Currently plague can be found circulating in rodent populations on five continents – all except Australia and Antarctica – where ground-dwelling rodents live in semi-arid climates.
Although Y. pestis appears to be transmitted primarily among certain rodents and their fleas, more than 200 species of mammals have been reported to be naturally infected.
Conservation and recovery efforts for imperiled species such as the black-footed ferret and Utah prairie dog are hampered by the effects of plague. Eruptions of the fatal disease have wiped out prairie dog colonies, as well as dependent ferret populations, in many locations over the years.
“The impacts of plague on mammal populations remain unknown for all but a few species, but the impact on those species we have studied raises alarms as well as important questions about how plague might be affecting conservation efforts in general,” said Biggins.
Black-tailed prairie dog (Photo by Dean Biggins courtesy USGS) |
As a predator of prairie dogs, black-footed ferrets have been driven to the brink of extinction by loss of prairie dogs during widespread plague events called epizootics. Black-footed ferrets, too, are susceptible to this pathogen.
But research by Biggins and his colleagues indicates that plague may be maintained in the wild within colonies of prairie dogs even without causing the large-scale, rapid die-off of prairie dogs.
The mechanisms of the bacterium’s low-level presence and survival in the absence of a large-scale die-off of prairie dogs, remain under investigation.
In view of these facts, Biggins says researchers need to reassess the possible role of plague in population declines of many species of conservation concern in the western United States such as the pygmy rabbit, the northern Idaho ground squirrel, the riparian brush rabbit.
Many squirrel species in the western United States may also be infected with plague, says Biggins, particularly those animals “occupying fragmented habitats within plague-endemic regions” such as the Uinta chipmunk, Tamias umbrinus nevadensis, and the golden-mantled ground squirrel, Spermophilus lateralis wortmanni.

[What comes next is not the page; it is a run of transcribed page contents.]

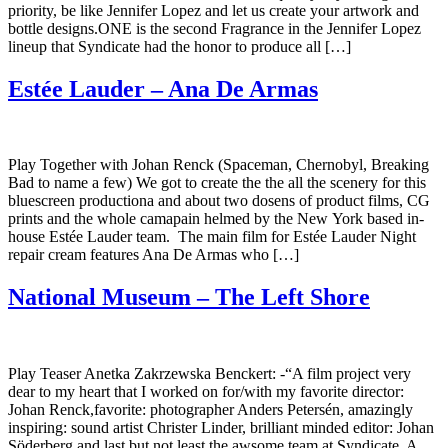
priority, be like Jennifer Lopez and let us create your artwork and
bottle designs.ONE is the second Fragrance in the Jennifer Lopez
lineup that Syndicate had the honor to produce all […]
Estée Lauder – Ana De Armas
Play Together with Johan Renck (Spaceman, Chernobyl, Breaking
Bad to name a few) We got to create the the all the scenery for this
bluescreen productiona and about two dosens of product films, CG
prints and the whole camapain helmed by the New York based in-
house Estée Lauder team. The main film for Estée Lauder Night
repair cream features Ana De Armas who […]
National Museum – The Left Shore
Play Teaser Anetka Zakrzewska Benckert: -“A film project very
dear to my heart that I worked on for/with my favorite director:
Johan Renck,favorite: photographer Anders Petersén, amazingly
inspiring: sound artist Christer Linder, brilliant minded editor: Johan
Söderberg and last but not least the awsome team at Syndicate. A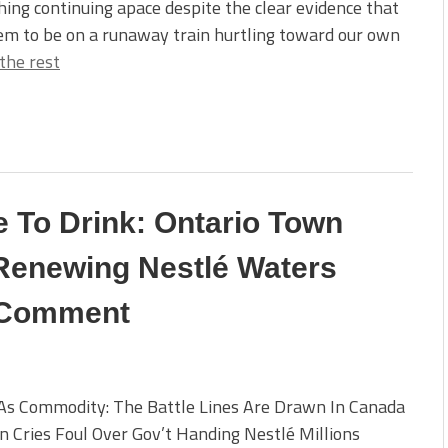
hing continuing apace despite the clear evidence that
em to be on a runaway train hurtling toward our own
the rest
e To Drink: Ontario Town
 Renewing Nestlé Waters
c Comment
As Commodity: The Battle Lines Are Drawn In Canada
 Cries Foul Over Gov’t Handing Nestlé Millions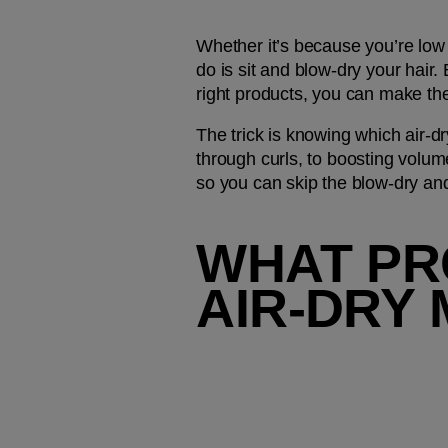
Whether it’s because you’re low o
do is sit and blow-dry your hair.
right products, you can make the 
The trick is knowing which air-dr
through curls, to boosting volume 
so you can skip the blow-dry and
WHAT PR
AIR-DRY 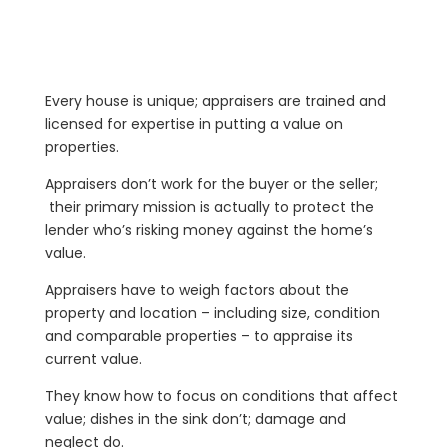
Every house is unique; appraisers are trained and
licensed for expertise in putting a value on
properties.
Appraisers don’t work for the buyer or the seller;
their primary mission is actually to protect the
lender who’s risking money against the home’s
value.
Appraisers have to weigh factors about the
property and location – including size, condition
and comparable properties – to appraise its
current value.
They know how to focus on conditions that affect
value; dishes in the sink don’t; damage and
neglect do.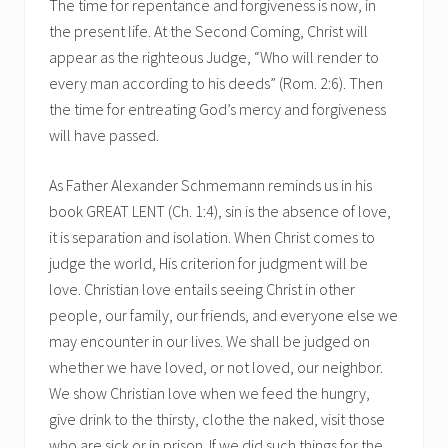
The time for repentance and forgiveness is now, in
the present life. At the Second Coming, Christ will
appear as the righteous Judge, “Who will render to
every man according to his deeds” (Rom. 2:6). Then
the time for entreating God’s mercy and forgiveness
will have passed.
As Father Alexander Schmemann reminds us in his
book GREAT LENT (Ch. 1:4), sin is the absence of love,
it is separation and isolation. When Christ comes to
judge the world, His criterion for judgment will be
love. Christian love entails seeing Christ in other
people, our family, our friends, and everyone else we
may encounter in our lives. We shall be judged on
whether we have loved, or not loved, our neighbor.
We show Christian love when we feed the hungry,
give drink to the thirsty, clothe the naked, visit those
who are sick or in prison. If we did such things for the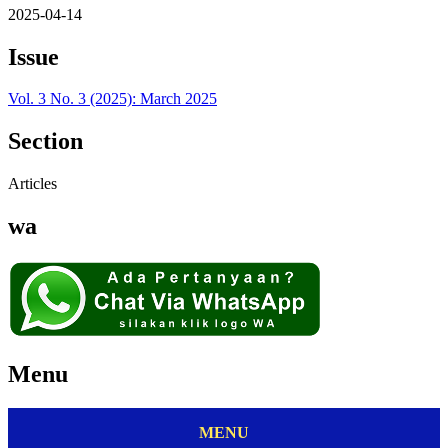
2025-04-14
Issue
Vol. 3 No. 3 (2025): March 2025
Section
Articles
wa
Menu
MENU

Biggins says even carnivore species such as Canada lynx are likely to have been affected by the plague. He cites unpublished data held by the Centers for Disease Control and Prevention documenting “numerous samples collected from dead lynx at reintroduction sites in Colorado and later submitted for analysis to the CDC.”
Biologists hope that a new plague vaccine may prove effective in controlling the disease. Added to prairie dog food it shows significant promise in the laboratory, USGS researchers have found.
The papers in the special issue of Vector-Borne and Zoonotic Diseases, Vol. 10 No. 1 are part of a collection presented at an international symposium on the ecology of plague and its effects on wildlife, held in Fort Collins, Colorado, in November 2008. The symposium was co-sponsored by the U.S. Geological Survey, the U.S. Fish and Wildlife Service, Colorado State University, and the U.S. Centers for Disease Control and Prevention.
Papers in the special issue cover how plague persists in the wild, the role of rodents and other host species in disease transmission, diagnostic techniques, factors that affect the occurrence and spread of plague, effects to wildlife populations, and disease management and control. For a limited time, the journal will be available online at no charge.